Une résilience étendue
La capacité à maintenir les services essentiels malgré des attaques cyber se construit par l’organisation et l’architecture en prévoyant des redondances et des dispositifs de secours. La résilience cyber se construit également par une capacité à remédier rapidement aux effets d’une agression via des dispositifs de continuité et de reprise d’activités. Cette résilience ne s’improvise pas ; elle se construit dans la durée par une prise de conscience collective et par un cadre normatif contraignant, imposant une architecture robuste et une politique de sauvegarde. L’entraînement des équipes d’intervention et de la direction à gérer une crise constitue également un facteur de résilience.
Il est important de rappeler que des infrastructures numériques maîtrisées sont le préalable nécessaire à tout effort de sécurité. Cette maîtrise s’obtient notamment par un maintien en condition de sécurité, lui-même dépendant de la qualité des systèmes d’information. L’effort des administrations et des entreprises doit être plus rigoureux dans ce domaine.
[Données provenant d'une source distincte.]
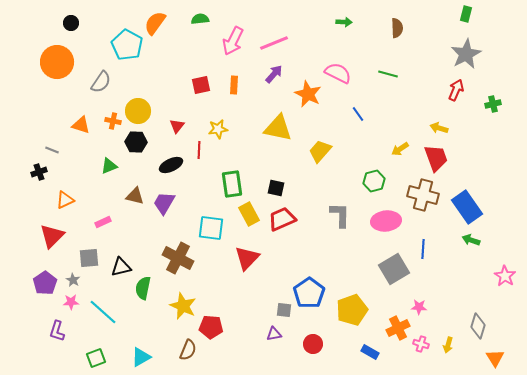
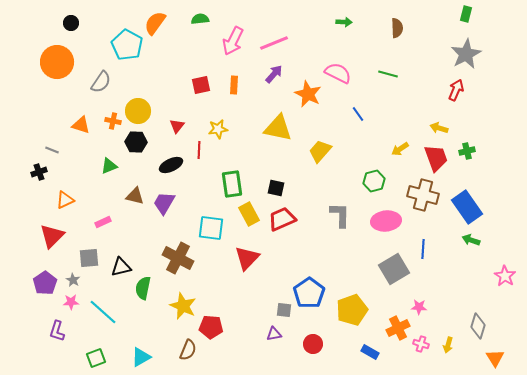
green cross at (493, 104): moved 26 px left, 47 px down
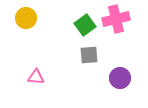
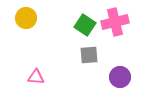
pink cross: moved 1 px left, 3 px down
green square: rotated 20 degrees counterclockwise
purple circle: moved 1 px up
Les éditeurs logiciels doivent être incités à rehausser la qualité de leurs produits et amenés à corriger toute vulnérabilité dans un délai défini. Le dispositif de sécurité et de vérification de leur mise à jour doit être régulièrement qualifié. L’intervention de l’État n’est pas forcément nécessaire, si ce n’est sous l’apport d’une labellisation, car la loi du marché évolue depuis l’affaire SolarWinds. Sous la pression des actionnaires qui attaquent les dirigeants de l’entreprise pour négligence, on peut raisonnablement espérer que le niveau de sécurité s’impose progressivement dans la valeur des logiciels et des services proposés.
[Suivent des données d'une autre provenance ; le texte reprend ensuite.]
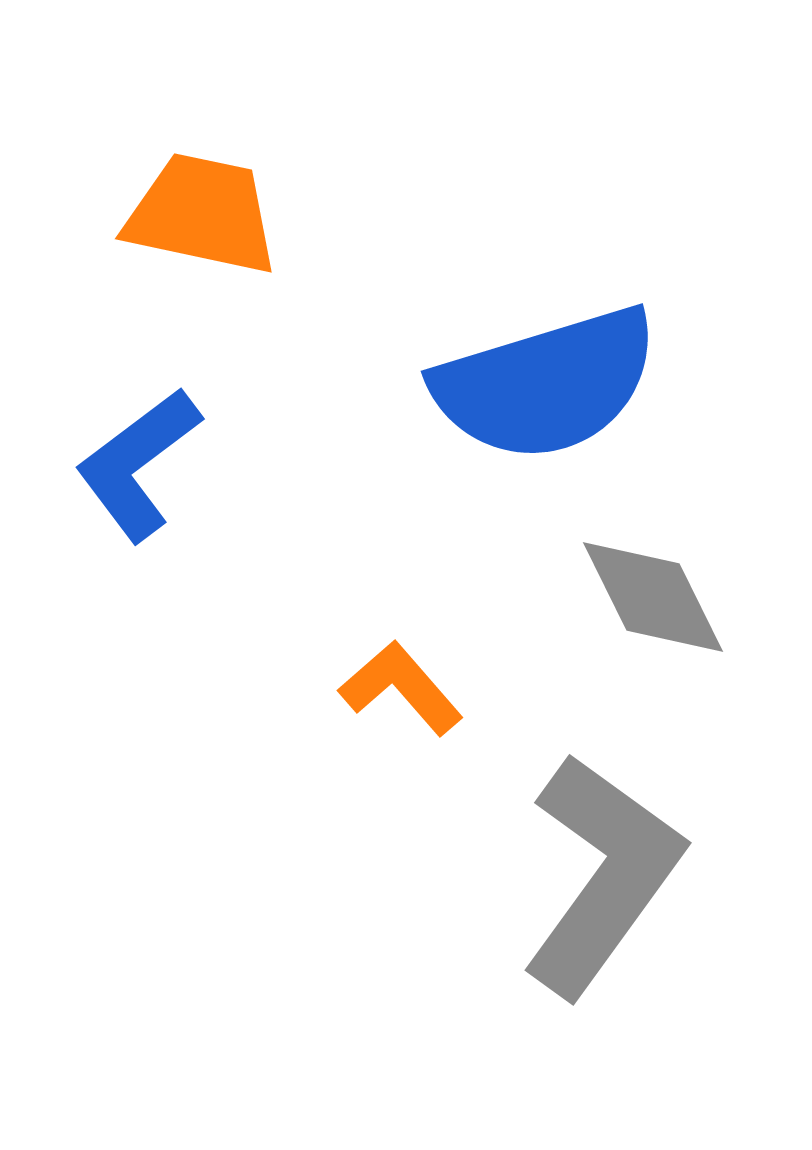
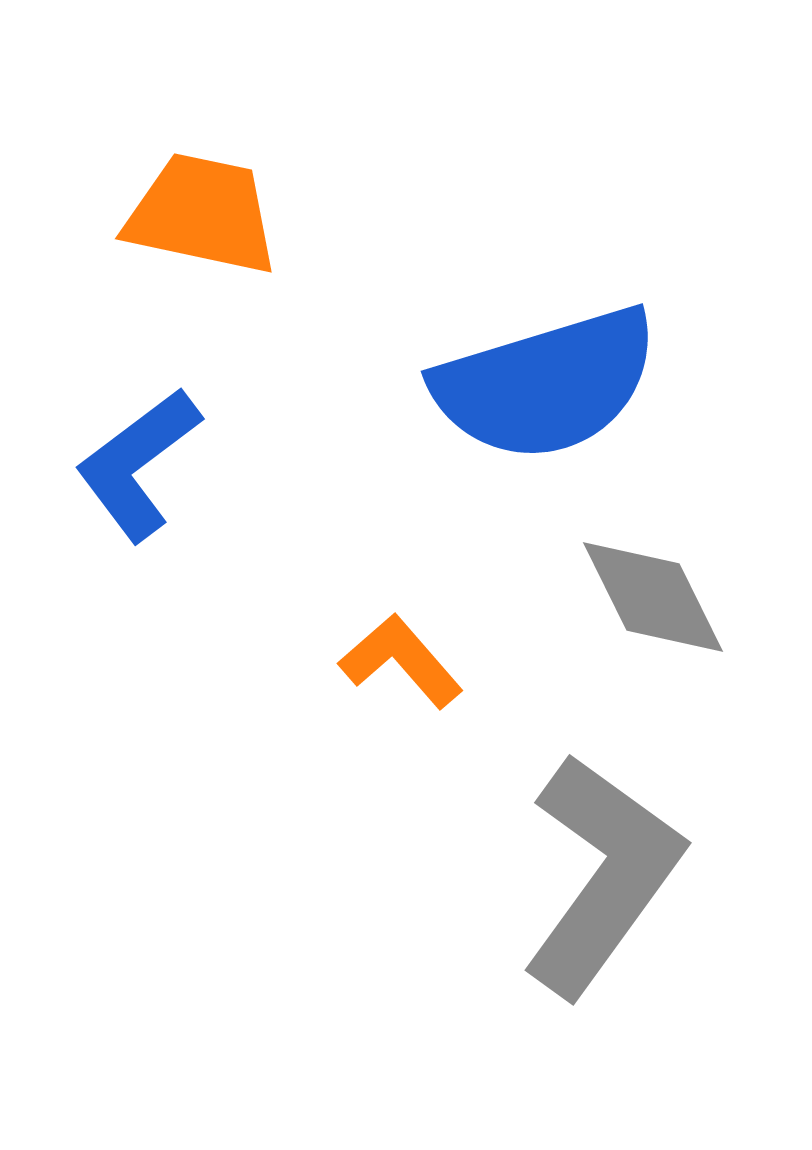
orange L-shape: moved 27 px up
L’Anssi est aujourd’hui le moteur de la montée en gamme de la protection cyber et de la résilience des systèmes d’information français. Elle s’appuie sur, et promeut, un écosystème industriel dynamique et innovant pour accompagner les administrations et les entreprises au travers de la labellisation de solutions de sécurité, la publication de guides de bonnes pratiques et la constitution de relais régionaux ou sectoriels (Computer Emergency Response Team – CERT).
Une défense active
Quelle que soit l’efficacité de la défense périmétrique, force est de constater qu’un attaquant pénétrera un jour le système d’information (exemple récent des attaques par des tiers de confiance de la chaîne d’approvisionnement, type SolarWinds). L’approche technique de protection ne suffit pas. La défense en profondeur s’est imposée depuis quelques années mais doit encore se développer et se structurer. Il faut gêner, retarder, traquer l’intrus potentiel ou en devenir. Cette approche nécessite une logique opérationnelle étayée par l’art opératif s’appuyant sur des outils techniques et par la planification d’actions défensives devançant les objectifs de l’attaquant pour le surprendre et l’expulser. L’intrus doit se sentir en danger et être amené à redoubler de prudence, à temporiser voire à geler sa manœuvre.
Il s’agit de compliquer chaque phase de l’attaque. Ainsi, la réduction de l’empreinte Internet, la détection des recherches relatives au système défendu, compliqueront la reconnaissance de l’attaquant et alerteront le défenseur. La protection renforcée et dynamique des éléments précieux, la mise en place d’un système de détection intelligent identifiant les comportements anormaux, de dispositifs temporaires et mobiles de filtrage accru, de déception ou d’offuscation (43), des reconfigurations ponctuelles, des tests d’intrusion (Pentest), sont autant de sources de stress et d’inhibition pour l’adversaire que des chances de le repérer lors des phases d’accès, de latéralisation et d’exploitation.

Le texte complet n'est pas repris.